RFC: reducing wasted disk space from addon files

Kai Krakow kai at kaishome.de
Wed Mar 6 08:15:27 CST 2019


Hello!

Am Mi., 6. März 2019 um 14:41 Uhr schrieb Gabriel Ivăncescu
<gabrielopcode at gmail.com>:
>
> On 3/6/19 3:35 PM, André Hentschel wrote:
> > Hi,
> >
> > just my two cents on it.
> >
> > Can't we keep the shared stuff in the home directory? It would be
> > user-wide instead of system-wide, but already a reduction and we
> > wouldn't need to mess with access restrictions in /usr. Possible naming:
> > $HOME/.wine-addons-gecko $HOME/.wine-addons-mono
> >
> > Another idea would be to outsource this topic to steam or even better
> > winetricks. Most filesystems in use support hardlinks, a winetricks verb
> > with wine prefixes as arguments that hardlinks all gecko/mono stuff in
> > them (if their shaXXX hash match) looks very easy and suitable to me and
> > steam could use it too. That way the prefix remains transferable.
> >
> >
>
> This gives me an idea. Why not have it in the wine directory? This way
> it can be decided whether to have it system-wide or $HOME or anywhere
> else you place Wine to.
>
> I do agree with the gist of your idea though, and hard linking sounds
> more reasonable if that can be pulled off.

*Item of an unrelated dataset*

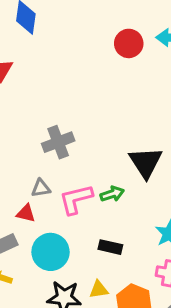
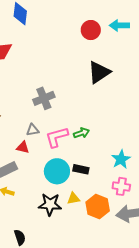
black triangle: (146, 162) -> (99, 72), moved, turned 30
cyan circle: (51, 252) -> (57, 171), moved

There's one caveat with hard linking: If one of the installation
modifies the files (for whatever reason), it will also change in the
other prefixes although they should be distinct (unless you unlink the
file before replacing it). Also, hard links do not work accross file
system boundaries, and I think it's quite common to have such a
boundary between /home and /usr, some people may even have the wine
prefixes (or the Steam lib aka Proton games) on different partitions.

A better way would be to redirect installation to a shared directory
and then symlink the files to the intended destination.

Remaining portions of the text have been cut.